From the records that follow, copy every line in which "Writer" appears.

▶ [Data provided]
--------------------
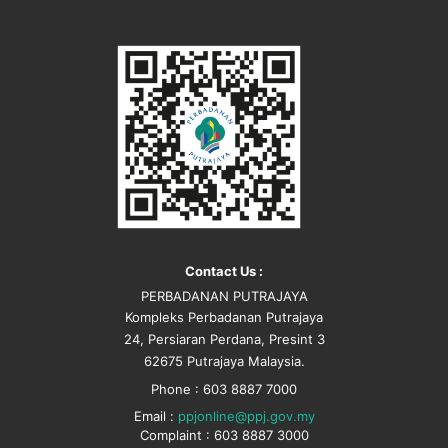
Contact Us :
PERBADANAN PUTRAJAYA
Kompleks Perbadanan Putrajaya
24, Persiaran Perdana, Presint 3
62675 Putrajaya Malaysia.
Phone : 603 8887 7000
Email :
ppjonline@ppj.gov.my
Complaint : 603 8887 3000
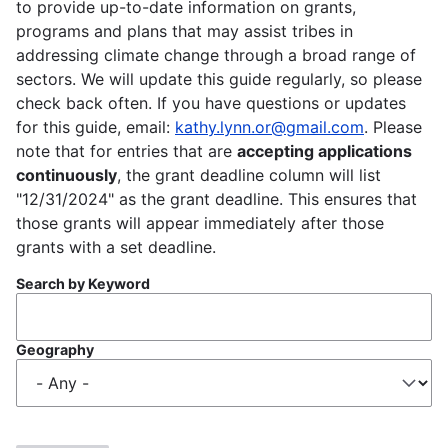
to provide up-to-date information on grants,
programs and plans that may assist tribes in
addressing climate change through a broad range of
sectors. We will update this guide regularly, so please
check back often. If you have questions or updates
for this guide, email:
kathy.lynn.or@gmail.com
. Please
note that for entries that are
accepting applications
continuously
, the grant deadline column will list
"12/31/2024" as the grant deadline. This ensures that
those grants will appear immediately after those
grants with a set deadline.
Search by Keyword
Geography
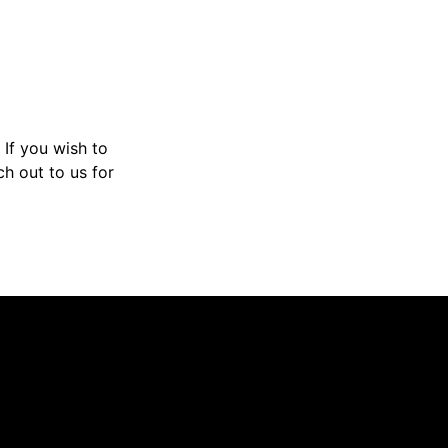
If you wish to
h out to us for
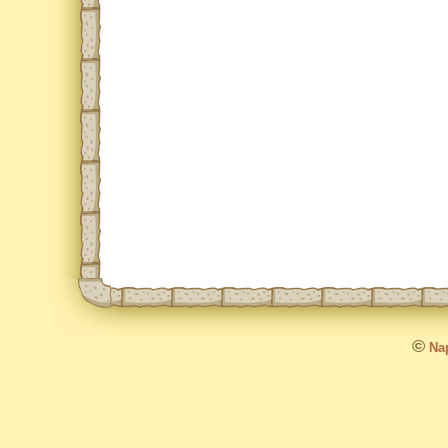
©
Nap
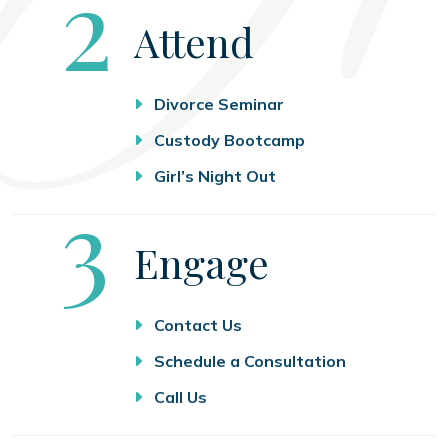
Step
2
Attend
Divorce Seminar
Custody Bootcamp
Girl’s Night Out
Step
3
Engage
Contact Us
Schedule a Consultation
Call Us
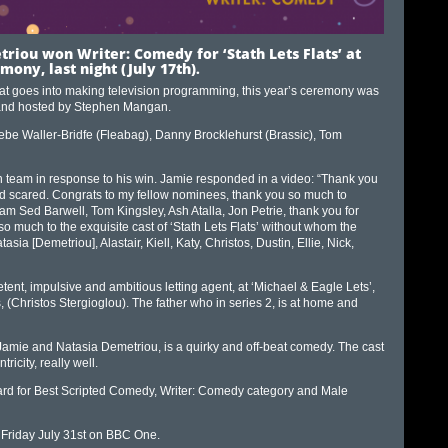
riou won Writer: Comedy for ‘Stath Lets Flats’ at
mony, last night (July 17th)
.
hat goes into making television programming, this year’s ceremony was
, and hosted by Stephen Mangan.
ebe Waller-Bridfe (Fleabag), Danny Brocklehurst (Brassic), Tom
 team in response to his win. Jamie responded in a video: “Thank you
and scared. Congrats to my fellow nominees, thank you so much to
eam Sed Barwell, Tom Kingsley, Ash Atalla, Jon Petrie, thank you for
much to the exquisite cast of ‘Stath Lets Flats’ without whom the
asia [Demetriou], Alastair, Kiell, Katy, Christos, Dustin, Ellie, Nick,
tent, impulsive and ambitious letting agent, at ‘Michael & Eagle Lets’,
 (Christos Stergioglou). The father who in series 2, is at home and
s Jamie and Natasia Demetriou, is a quirky and off-beat comedy. The cast
icity, really well.
ard for Best Scripted Comedy, Writer: Comedy category and Male
 Friday July 31st on BBC One.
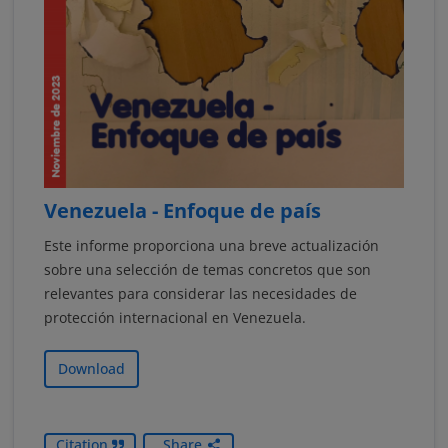
Venezuela - Enfoque de país
Este informe proporciona una breve actualización
sobre una selección de temas concretos que son
relevantes para considerar las necesidades de
protección internacional en Venezuela.
Download
Citation
Share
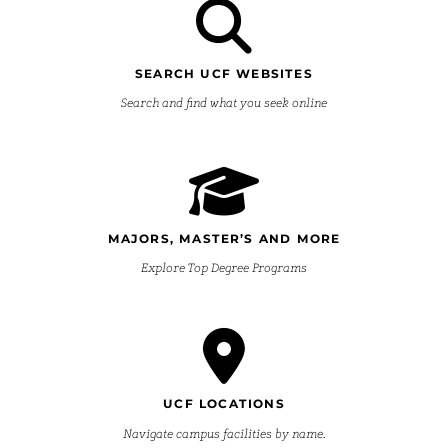
SEARCH UCF WEBSITES
Search and find what you seek online
MAJORS, MASTER’S AND MORE
Explore Top Degree Programs
UCF LOCATIONS
Navigate campus facilities by name.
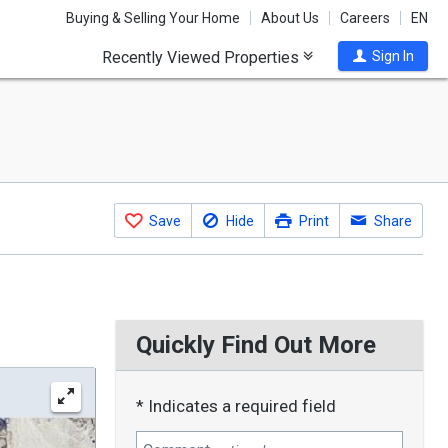
Buying & Selling Your Home
About Us
Careers
EN
Recently Viewed Properties
Sign In
Save
Hide
Print
Share
Quickly Find Out More
* Indicates a required field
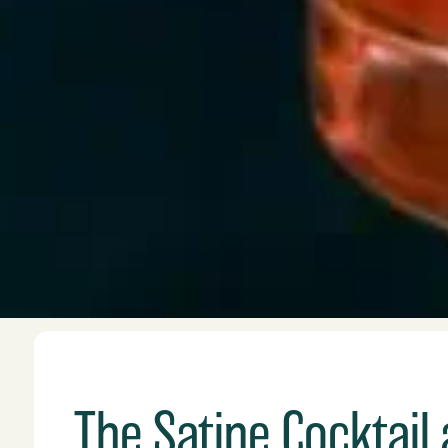
The Satine Cocktail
--------------------
▶ [Problem solution]
riou won Writer: Comedy for ‘Stath Lets Flats’ at
ard for Best Scripted Comedy, Writer: Comedy category and Male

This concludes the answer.